[Stored entries]
◇ ◇ ◇

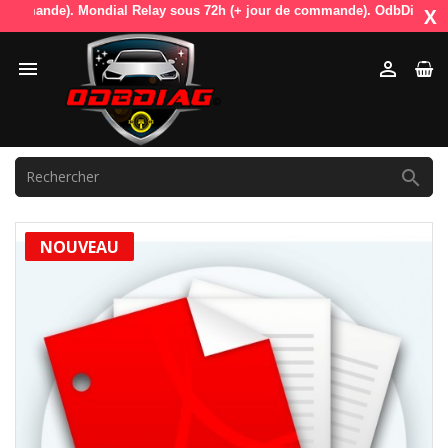
mmande). Mondial Relay sous 72h (+ jour de commande). OdbDiag vous liv
X



NOUVEAU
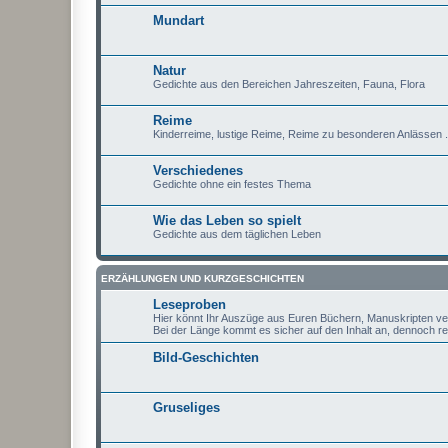
Mundart
Natur
Gedichte aus den Bereichen Jahreszeiten, Fauna, Flora
Reime
Kinderreime, lustige Reime, Reime zu besonderen Anlässen .
Verschiedenes
Gedichte ohne ein festes Thema
Wie das Leben so spielt
Gedichte aus dem täglichen Leben
ERZÄHLUNGEN UND KURZGESCHICHTEN
Leseproben
Hier könnt Ihr Auszüge aus Euren Büchern, Manuskripten ver
Bei der Länge kommt es sicher auf den Inhalt an, dennoch rei
Bild-Geschichten
Gruseliges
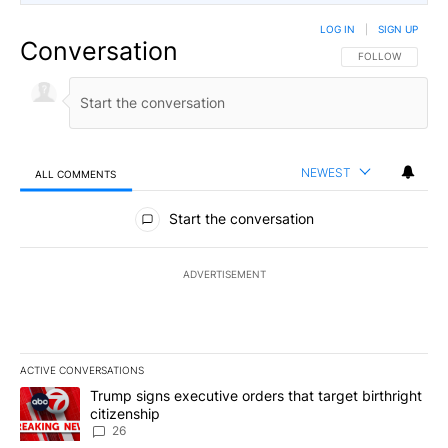
LOG IN
|
SIGN UP
Conversation
FOLLOW THIS CO
FOLLOW
NEWEST
ALL COMMENTS
All Comments
Start the conversation
ADVERTISEMENT
ACTIVE CONVERSATIONS
The following is a list of the most commented articles in the last 7
A trending article titled "Trump signs executive orders that targe
Trump signs executive orders that target birthright
citizenship
26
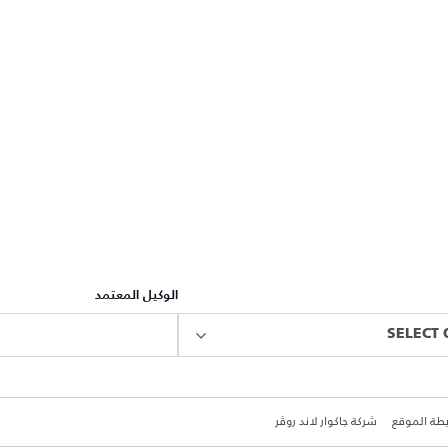
الوكيل المعتمد
SELECT 
طة الموقع
شركة جاكوار لاند روڤر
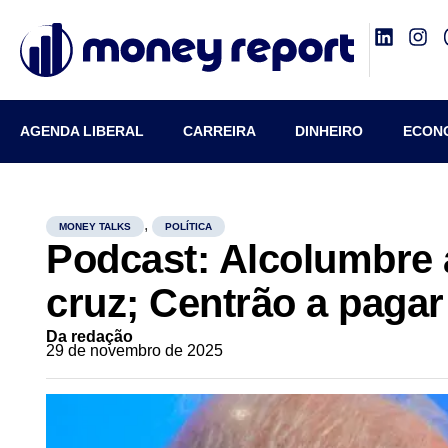
AGENDA LIBERAL
CARREIRA
DINHEIRO
ECON
,
MONEY TALKS
POLÍTICA
Podcast: Alcolumbre
cruz; Centrão a pagar
Da redação
29 de novembro de 2025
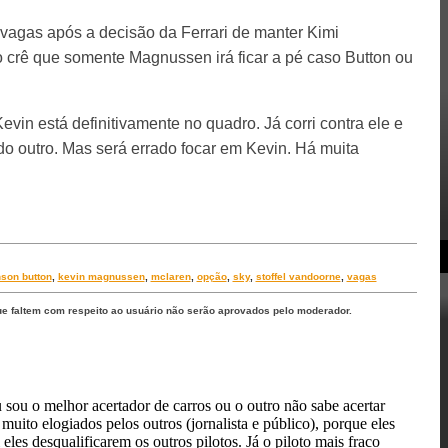
agas após a decisão da Ferrari de manter Kimi
crê que somente Magnussen irá ficar a pé caso Button ou
evin está definitivamente no quadro. Já corri contra ele e
o outro. Mas será errado focar em Kevin. Há muita
nson button
,
kevin magnussen
,
mclaren
,
opção
,
sky
,
stoffel vandoorne
,
vagas
ue faltem com respeito ao usuário não serão aprovados pelo moderador.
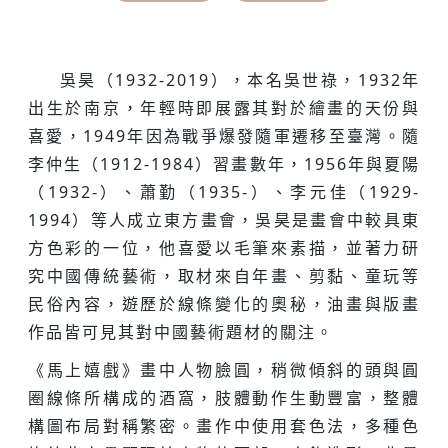
吳昊（1932-2019），本名吳世祿，1932年
出生於南京，年輕時即展露其對於繪畫的天份與
喜愛，1949年因為戰爭爆發隨軍遷移至臺灣。隨
李仲生（1912-1984）習畫數年，1956年與夏陽
（1932-）、蕭勤（1935-）、李元佳（1929-
1994）等人成立東方畫會，吳昊是畫會中較具東
方色彩的一位，他喜愛以毛筆來素描，並著力研
究中國傳統藝術，取材來自年畫、剪黏、童玩等
民俗內容，遊歷於線條變化的奧秘，油畫與版畫
作品皆可見其對中國藝術題材的關注。
《馬上嬉戲》畫中人物臉圓，稍微傾斜的頭與圓
圈線條所構成的酒窩，肢體動作生動豐富，整體
構圖布局對稱繁密。畫作中使用套色法，多種色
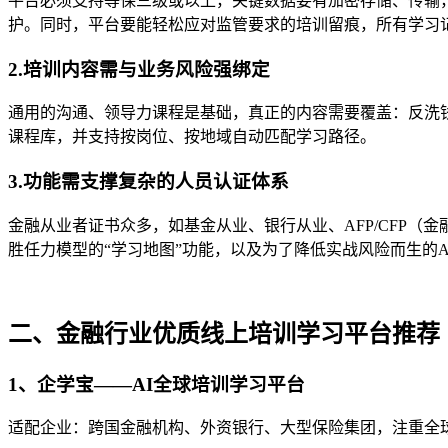
平台必须支持等保三级或以上，关键数据要有加密存储、传输
护。同时，平台要能轻松应对监管要求的培训留痕，所有学习
2.
培训内容需与业务风险强绑定
通用的沟通、领导力课程是基础，真正的内容需要覆盖
：反洗
课程库，并支持按岗位、按地域自动匹配学习路径。
3.
功能需支撑复杂的人员认证体系
金融从业者证书众多，如基金从业、银行从业、
AFP/CFP
（金
胜任力模型的“学习地图”功能，以及为了降低实战风险而生的
A
二、金融行业优质线上培训学习平台推荐
1、
企学宝
——
AI
全球培训学习平台
适配企业：
跨国金融机构、外资银行、大型保险集团，注重全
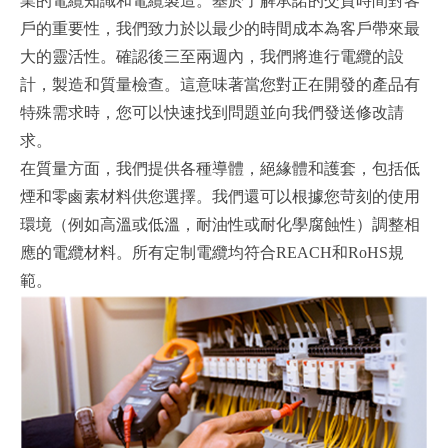
業的電纜知識和電纜製造。基於了解承諾的交貨時間對客
戶的重要性，我們致力於以最少的時間成本為客戶帶來最
大的靈活性。確認後三至兩週內，我們將進行電纜的設
計，製造和質量檢查。這意味著當您對正在開發的產品有
特殊需求時，您可以快速找到問題並向我們發送修改請
求。
在質量方面，我們提供各種導體，絕緣體和護套，包括低
煙和零鹵素材料供您選擇。我們還可以根據您苛刻的使用
環境（例如高溫或低溫，耐油性或耐化學腐蝕性）調整相
應的電纜材料。所有定制電纜均符合
REACH
和
RoHS
規
範。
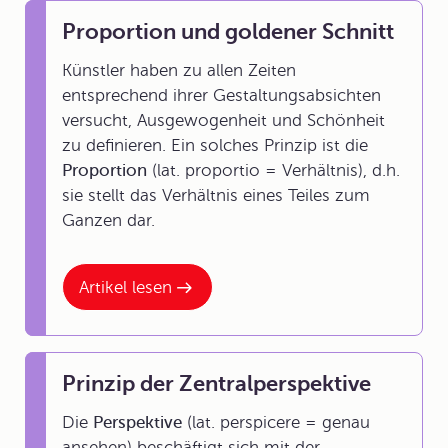
Proportion und goldener Schnitt
Künstler haben zu allen Zeiten
entsprechend ihrer Gestaltungsabsichten
versucht, Ausgewogenheit und Schönheit
zu definieren. Ein solches Prinzip ist die
Proportion
(lat. proportio = Verhältnis), d.h.
sie stellt das Verhältnis eines Teiles zum
Ganzen dar.
Artikel lesen
Prinzip der Zentralperspektive
Die
Perspektive
(lat. perspicere = genau
ansehen) beschäftigt sich mit der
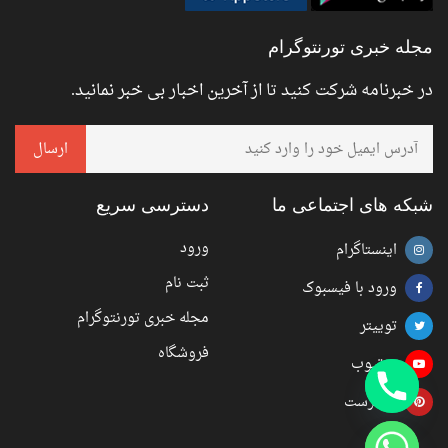
مجله خبری تورنتوگرام
در خبرنامه شرکت کنید تا از آخرین اخبار بی خبر نمانید.
شبکه های اجتماعی ما
دسترسی سریع
ورود
اینستاگرام
ثبت نام
ورود با فیسبوک
مجله خبری تورنتوگرام
توییتر
فروشگاه
یوتیوب
پینترست
chaty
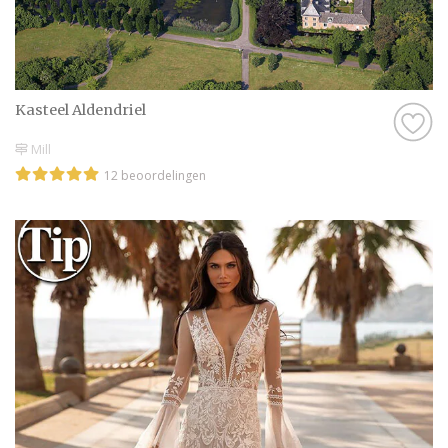
Kasteel Aldendriel
Mill
12 beoordelingen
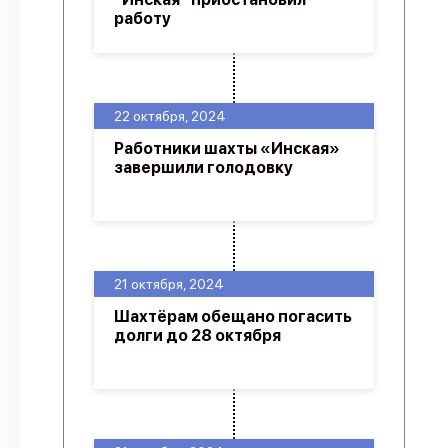
работу
22 октября, 2024
Работники шахты «Инская»
завершили голодовку
21 октября, 2024
Шахтёрам обещано погасить
долги до 28 октября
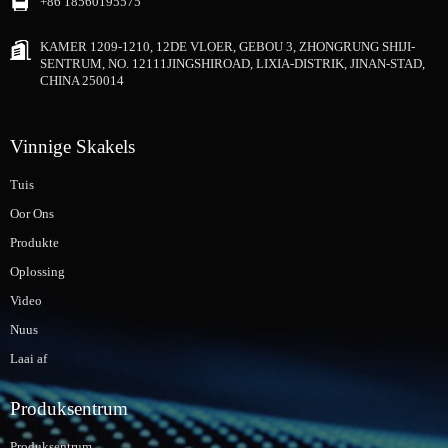
+86 18560195575
KAMER 1209-1210, 12DE VLOER, GEBOU 3, ZHONGRUNG SHIJI-
SENTRUM, NO. 12111JINGSHIROAD, LIXIA-DISTRIK, JINAN-STAD,
CHINA 250014
Vinnige Skakels
Tuis
Oor Ons
Produkte
Oplossing
Video
Nuus
Laai af
Produksentrum
Produksentrum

◇ ◇ ◇

**Task goal:** Copy the entries above exactly, but only the stretch from the line containing "29 de novembro de 2025" through the line containing "民俗內容，遊歷於線條變化的奧秘，油畫與版畫". Keep both end lines; drop the pictures.

**Solution to the exercise:**
29 de novembro de 2025
agas após a decisão da Ferrari de manter Kimi
crê que somente Magnussen irá ficar a pé caso Button ou
evin está definitivamente no quadro. Já corri contra ele e
o outro. Mas será errado focar em Kevin. Há muita
nson button
,
kevin magnussen
,
mclaren
,
opção
,
sky
,
stoffel vandoorne
,
vagas
ue faltem com respeito ao usuário não serão aprovados pelo moderador.
吳昊（1932-2019），本名吳世祿，1932年
出生於南京，年輕時即展露其對於繪畫的天份與
喜愛，1949年因為戰爭爆發隨軍遷移至臺灣。隨
李仲生（1912-1984）習畫數年，1956年與夏陽
（1932-）、蕭勤（1935-）、李元佳（1929-
1994）等人成立東方畫會，吳昊是畫會中較具東
方色彩的一位，他喜愛以毛筆來素描，並著力研
究中國傳統藝術，取材來自年畫、剪黏、童玩等
民俗內容，遊歷於線條變化的奧秘，油畫與版畫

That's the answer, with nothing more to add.